Nerveusement, je me mit à jouer avec mon verre agitant son contenu sans en renverser.
« En réalité ... c'est la première fois que je bois autant ... Je dois avouer que je n'ai pas voulu refuser ton invitation et donc voilà »
Conclus-je en écartant les bras sur les côtés après avoir posé mon verre.
« Mais ne t'en fais pas hein, je me plais très bien ici avec toi hein .. c'est juste que, je n'ai pas voulu passer pour je ne sais quoi alors qu'au final je viens de tout te dire maintenant »
En d'autres circonstances, j'aurais trouvé après-coup une partie de ma phrase gênante et me serait mit dans tout mes états comme il y a quelques jours, mais il faut croire que, l'alcool à aussi du bon ... ou pas ?
Jaina proposa ensuite de manger un morceau, je tenais mon verre à moitié plein et le regardais. Pour l'instant je vais me retenir, peut-être est-ce plus raisonnable de se freiner un peu. Cependant, rien de m'empêchais de m'emplir l'estomac ! Et voilà donc que je trouve le moyen de me rattraper à mon tour.
« Hmm oui, je mangerais bien quelque chose. Mais ne t'en fais pas, si ma compagnie ne te dérange pas, la tienne non plus .. »
Je serais resté seul sans cette rencontre certainement, alors pourquoi s'arrêter là alors que l'on commence à bien s'entendre ..
« Et puis tiens d'ailleurs, c'est moi qui paye cette fois »
J'imite ensuite le geste que l'aventurière avait fait précédemment pour interpeler une serveuse qui passait non loin.
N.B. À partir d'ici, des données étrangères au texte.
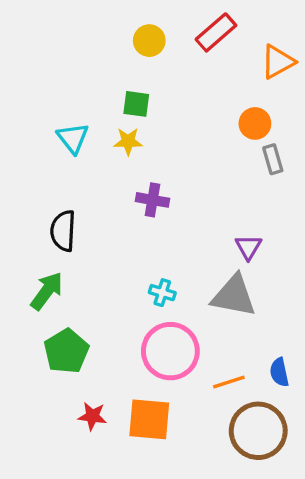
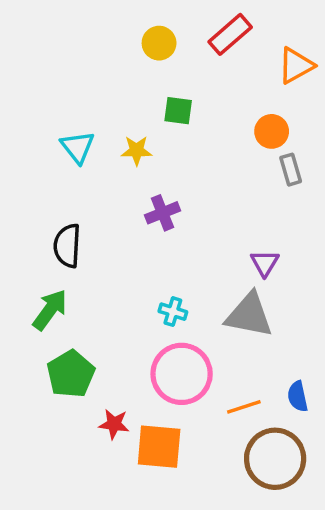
green square: (136, 104) -> (178, 111), moved
purple cross: (152, 200) -> (162, 213), turned -32
red star: (92, 416) -> (114, 424), moved

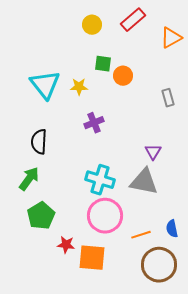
orange circle: (272, 131) -> (123, 76), moved
cyan triangle: (78, 147) -> (45, 85), size x1.5
cyan cross: (173, 312) -> (100, 180), size x1.8

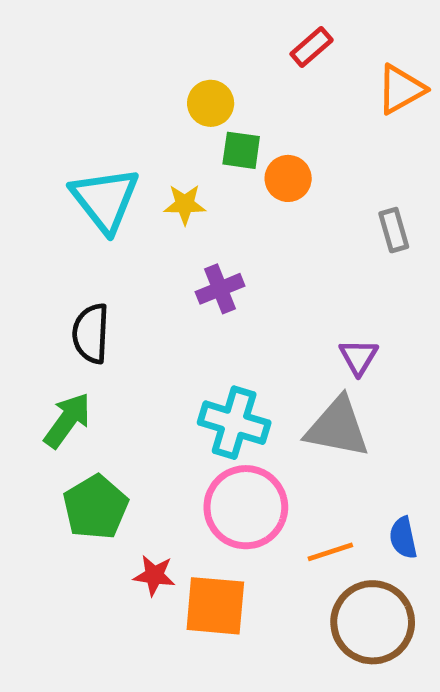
red rectangle: (133, 20) -> (312, 47), size x0.7
yellow circle: (92, 25) -> (211, 103), moved

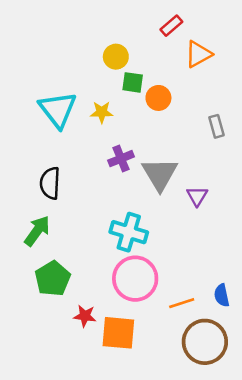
orange triangle: (401, 89) -> (198, 54), moved
gray triangle: (337, 427) -> (160, 174), moved, turned 48

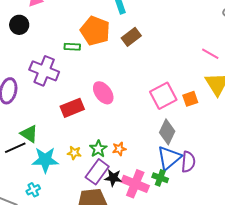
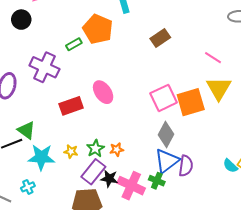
brown rectangle: (131, 37) -> (160, 38), moved
green rectangle: (72, 47) -> (74, 44), turned -35
orange square: (190, 99) -> (191, 102), size x1.8

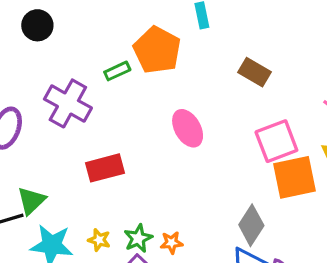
brown rectangle: (160, 38) -> (254, 72), turned 60
pink ellipse: (103, 92) -> (188, 128), moved
pink square: (164, 98) -> (276, 141), moved
green triangle: (26, 130) -> (31, 201), turned 36

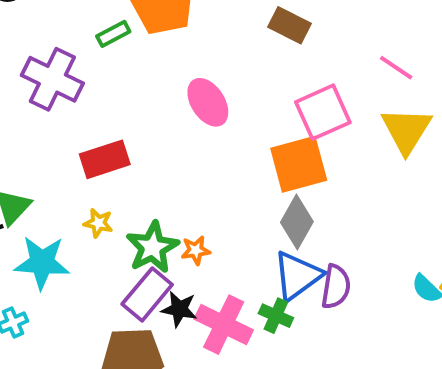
orange square: (294, 177) -> (299, 164), moved
green star: (138, 238) -> (152, 247), size x1.4
yellow star: (99, 240) -> (98, 223), moved

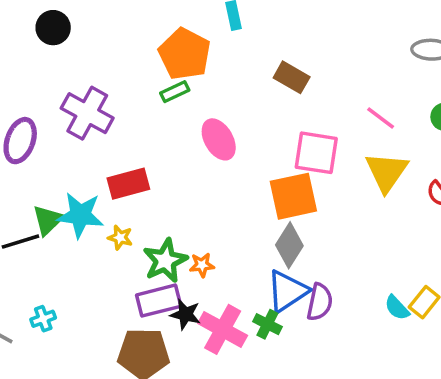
green rectangle: (113, 34) -> (175, 92), moved
pink square: (323, 112) -> (316, 153), turned 30
cyan star: (42, 263) -> (80, 215), moved
purple rectangle: (147, 294) -> (159, 301), turned 33

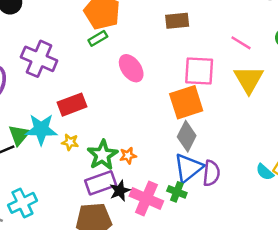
brown rectangle: (292, 77) -> (177, 21), turned -30
black star: (185, 314) -> (120, 191), turned -30
cyan cross: (43, 319) -> (22, 203), size x1.6

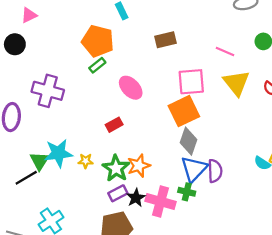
red rectangle: (72, 105) -> (114, 125), moved, size x0.7
orange star: (128, 156) -> (139, 166), size x1.5
purple rectangle: (101, 183) -> (118, 193), size x0.7

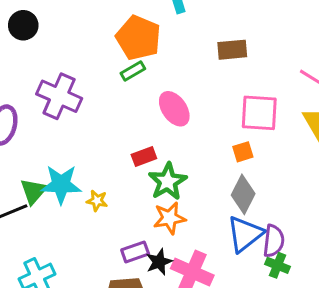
orange square: (184, 111) -> (243, 152), size x0.5
green star: (116, 168) -> (168, 182), moved
green cross: (187, 192) -> (278, 265), moved

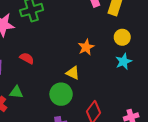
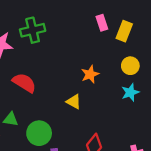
red semicircle: (27, 58) -> (24, 83), size x1.5
green circle: (61, 94) -> (39, 133), moved

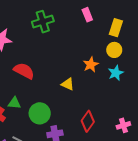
green cross: (33, 30) -> (43, 22), moved
yellow rectangle: (124, 31) -> (116, 28), moved
orange star: (90, 74) -> (91, 65), moved

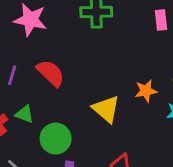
yellow triangle: (68, 84) -> (106, 109), size x1.5

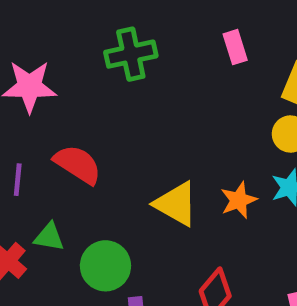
orange star: (146, 91) -> (239, 200), moved

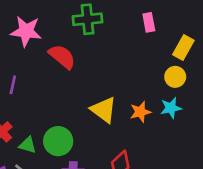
red semicircle: (78, 164) -> (62, 57), moved
green triangle: (49, 237) -> (28, 145), moved

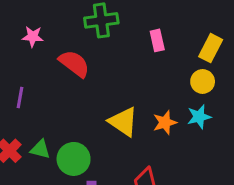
pink rectangle: (149, 22) -> (157, 40), moved
pink star: (26, 31) -> (33, 37), size x0.6
green triangle: (28, 145) -> (40, 149), moved

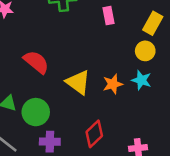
red semicircle: (74, 64) -> (36, 62), moved
cyan star: (199, 117) -> (141, 80), turned 30

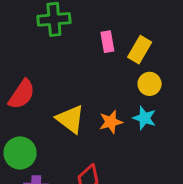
yellow rectangle: (153, 23) -> (140, 50), moved
red semicircle: (36, 62) -> (22, 94), turned 84

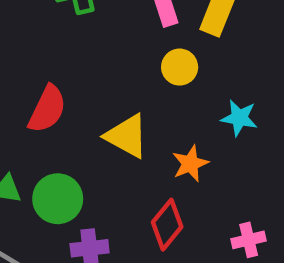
yellow circle: (150, 84) -> (180, 67), moved
orange star: (111, 122) -> (190, 164), moved

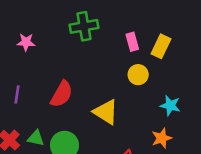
orange star: (190, 164) -> (162, 138), moved

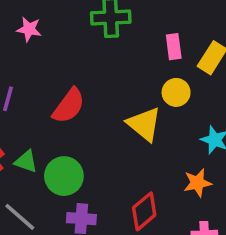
yellow triangle: (106, 112) -> (144, 124), moved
Elle s'approche alors pour prendre commande.
« Dîtes-moi, qu'avez vous à nous proposer pour combler notre faim ? »
Elle n'hésite alors pas une seconde pour nous répondre.
« Nous avons la pèche du jour flambée pour l'occasion si cela vous va, croyez moi, vous allez vous régaler ! »
Je regarde alors Jaina tout en répondant.
« Moi ça me va, et toi ? Hésite pas à commander pour le pépère aussi »
Dis-je alors ayant retrouvé le sourire.